This isn't the same as how they say 'cookie' and we say 'biscuit' or how they say 'tomayto' and we say 'tomahto.' The words we choose when we talk about immigration are politically loaded. They are tools used to influence people on the issue. In this case, the term we use is a type of white cultural exceptionalism that attempts to separate us from the people we should be allied with.
When Enda Kenny went to Washington this week, he made a strong case for the United States making paths to citizenship easier for the approximately 50,000 Irish people who live and work there illegally. His argument was compelling. He said that those people travelled to live out the American dream that has been promised for generations, that , like the Star Spangled Banner preaches, they are brave, but they want to be free. Making a direct appeal to Donald Trump's fragile ego, he told him that Irish immigrants wanted to make America great again.
But, don't forget that Kenny was asking for exceptions to the rules, not a change to the rules. Obviously, as Ireland's leader his priority is Irish people, but the context of those comments shows whose side he is really on. He made that appeal during a day spent handing over a bowl of shamrock to the President and a hurley and sliotar to the Vice President. He sat there smiling while the Speaker of the House, Paul Ryan, knocked back a poorly poured pint of Guinness, while everyone, himself included, wore the most garish green clothes they could get their hands on. He bowed down while a group of American politicians took a day to joke around about Irish stereotypes and pay tribute to the mythical Ireland of their grandparents that no longer exists. In his effort to raise immigration, Kenny chose the side of the powerful elite, hoping that they might throw Ireland, and only Ireland, a few crumbs off the table because they feel positive about us.
Although we might not like to admit it, Ireland is a small country that doesn't matter much in the grand scheme of things. We're a small island with 4.5 million people. There are about 50 cities worldwide that have bigger populations than our whole country. Outside of Europe and the Anglophone countries like Canada and Australia, most people wouldn't even know where we are on a map. We do punch above our weight on plenty of things and we have plenty to proud of, but we are not exceptional, even though we're sometimes treated as such.

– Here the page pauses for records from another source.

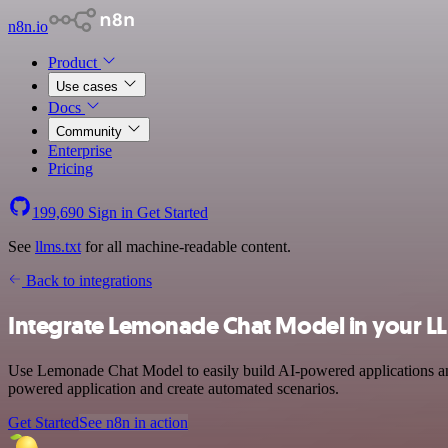
n8n.io
Product
Use cases
Docs
Community
Enterprise
Pricing
199,690
Sign in
Get Started
See
llms.txt
for all machine-readable content.
Back to integrations
Integrate Lemonade Chat Model in your L
Use Lemonade Chat Model to easily build AI-powered applications and
powered application and create automated scenarios.
Get Started
See n8n in action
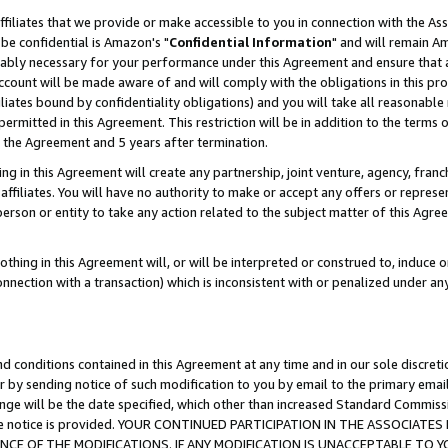
ffiliates that we provide or make accessible to you in connection with the A
be confidential is Amazon's "
Confidential Information
" and will remain Am
nably necessary for your performance under this Agreement and ensure that a
count will be made aware of and will comply with the obligations in this prov
filiates bound by confidentiality obligations) and you will take all reasonabl
 permitted in this Agreement. This restriction will be in addition to the term
f the Agreement and 5 years after termination.
g in this Agreement will create any partnership, joint venture, agency, fran
ffiliates. You will have no authority to make or accept any offers or represent
 person or entity to take any action related to the subject matter of this Ag
thing in this Agreement will, or will be interpreted or construed to, induce 
connection with a transaction) which is inconsistent with or penalized under an
d conditions contained in this Agreement at any time and in our sole discret
r by sending notice of such modification to you by email to the primary emai
ange will be the date specified, which other than increased Standard Commi
e the notice is provided. YOUR CONTINUED PARTICIPATION IN THE ASSOCIA
E OF THE MODIFICATIONS. IF ANY MODIFICATION IS UNACCEPTABLE TO Y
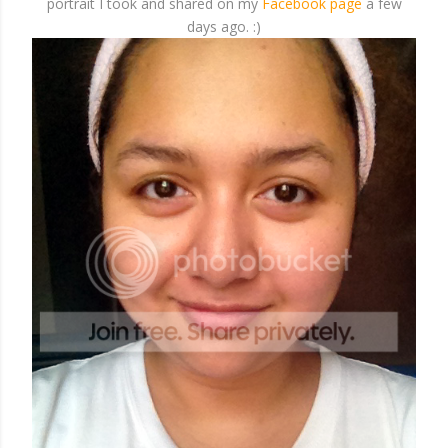
portrait I took and shared on my
Facebook page
a few
days ago. :)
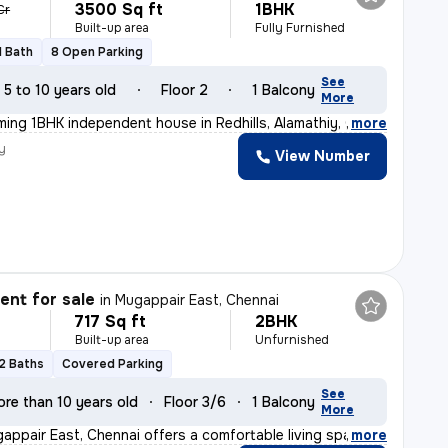
3500 Sq ft
1BHK
Cr
Built-up area
Fully Furnished
1 Bath
8 Open Parking
See
5 to 10 years old
Floor 2
1 Balcony
More
rming 1BHK independent house in Redhills, Alamathiy, C
,
more
y
View Number
nt for sale
in
Mugappair East, Chennai
717 Sq ft
2BHK
Built-up area
Unfurnished
2 Baths
Covered Parking
See
re than 10 years old
Floor 3/6
1 Balcony
More
gappair East, Chennai offers a comfortable living space
,
more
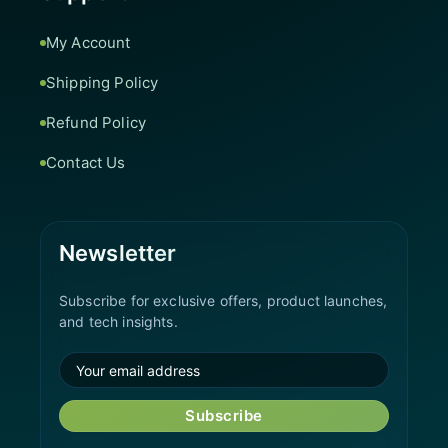
My Account
Shipping Policy
Refund Policy
Contact Us
Newsletter
Subscribe for exclusive offers, product launches,
and tech insights.
Subscribe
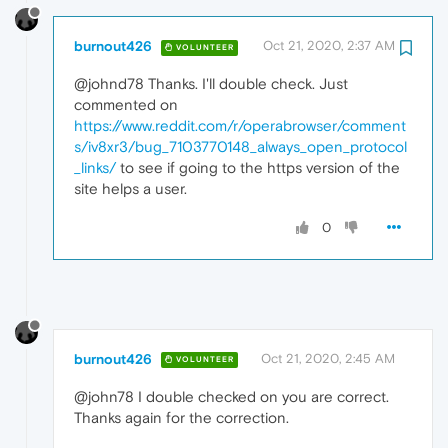
burnout426
Oct 21, 2020, 2:37 AM
VOLUNTEER
@johnd78 Thanks. I'll double check. Just
commented on
https://www.reddit.com/r/operabrowser/comment
s/iv8xr3/bug_7103770148_always_open_protocol
_links/
to see if going to the https version of the
site helps a user.
0
burnout426
Oct 21, 2020, 2:45 AM
VOLUNTEER
@john78 I double checked on you are correct.
Thanks again for the correction.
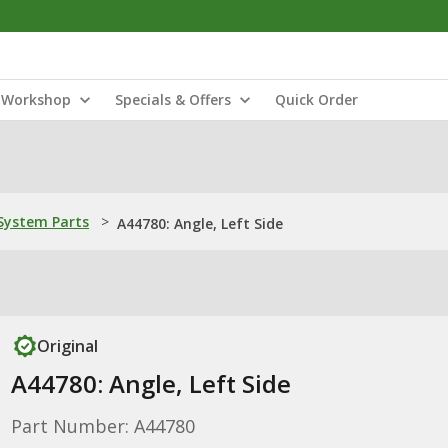
Workshop
Specials & Offers
Quick Order
ystem Parts
>
A44780: Angle, Left Side
Original
A44780: Angle, Left Side
Part Number: A44780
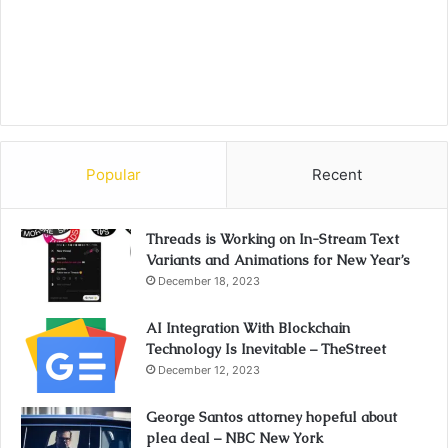
Popular
Recent
Threads is Working on In-Stream Text
Variants and Animations for New Year’s
December 18, 2023
AI Integration With Blockchain
Technology Is Inevitable – TheStreet
December 12, 2023
George Santos attorney hopeful about
plea deal – NBC New York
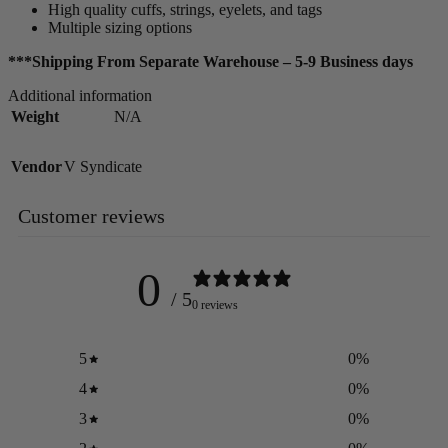
High quality cuffs, strings, eyelets, and tags
Multiple sizing options
***Shipping From Separate Warehouse – 5-9 Business days
Additional information
Weight
N/A
Vendor
V Syndicate
Customer reviews
0
/ 5
0 reviews
5
0
%
4
0
%
3
0
%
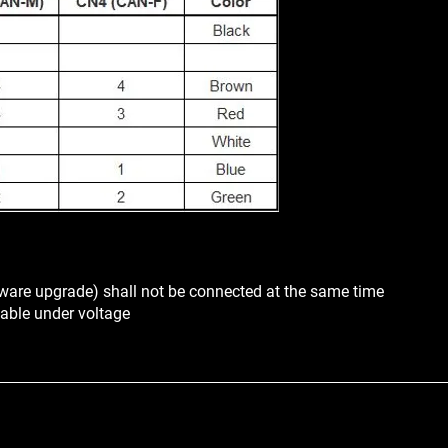
ware upgrade) shall not be connected at the same time
able under voltage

When it comes down to it, Ireland's real allies on immigration are in Mexico, in Cuba, in the Dominican Republic, in the Middle East. They are the people who face the same legal problems as the Irish, who genuinely want to live and work and thrive the United States. But they don't get the same welcome. They don't get a yearly parade. They have no one like John F Kennedy that they can point to as a hero of their diaspora. The Irish are only exceptional because we are treated as such. It's a lot easier to assimilate into a country and garner sympathy, illegal or not when your skin is the same colour and plenty of Americans already share your last name.
Kenny gave into that. He sided with the oppressors, not the oppressed. He made no mention of Trump's race and religion based travel ban. He made no mention of the wall that would block off Mexico. When asking for the Irish to be accepted, he didn't ask that the 'bad hombres' might get a look in too. His approach was selfish and cowardly, trying to take advantage of the good will to the Irish while leaving the rest of the world behind. But it's not just Kenny. He represents Ireland, and we can be just as selfish too.
That's why we say 'undocumented' instead of 'illegal'. We use it define a difference between us and the Mexicans or the Indians that want to live in America too. We apply that same exceptionalism at home too. Ireland is a country that has relied on emigration for generations. Ireland has always struggled to provide for all its people, and that's why we travel all over the world looking for work in places like the UK, Canada, New Zealand, Australia, and, of course, the US. One of the reasons we're so accepted in America is because of the coffin ships that brought over countless numbers of our ancestors there while America was still only getting on its feet. The Irish filled a gap that those countries needed, building skyscrapers or laying railroads when they didn't have enough of a workforce to do it themselves. It's a positive relationship that has existed for centuries.
But we treat inward immigration differently. Ireland has no right to talk about any other country's role in the refugee crisis while still we maintain our cruel and shameful direct provision system. Even though we didn't have enough workers to keep up with demand during the boom years, we still saw the Polish and Lithuanians who came to fill that gap, just as we did over the years in London, Sydney, and Boston, as a different people who were coming here to 'steal' jobs. The institutionalised Catholicism that still persists makes it difficult for anyone of a different religion to really assimilate.
But, when we go abroad, we expect to get the Ceád Mhile Fáilte that we boast about, and, as Enda Kenny showed on Thursday, we're willing to align ourselves with anyone that is willing to help us, even if that means laughing and joking with a man who was visibly upset on the day after a court held up his latest attempt to ban immigrants based on their race and religion. If previous trips to Washington are anything to go by, nothing will come of Kenny's call for Irish exceptionalism.
Instead, he missed an opportunity to stand in solidarity with the other people that are going to suffer under the Trump regime.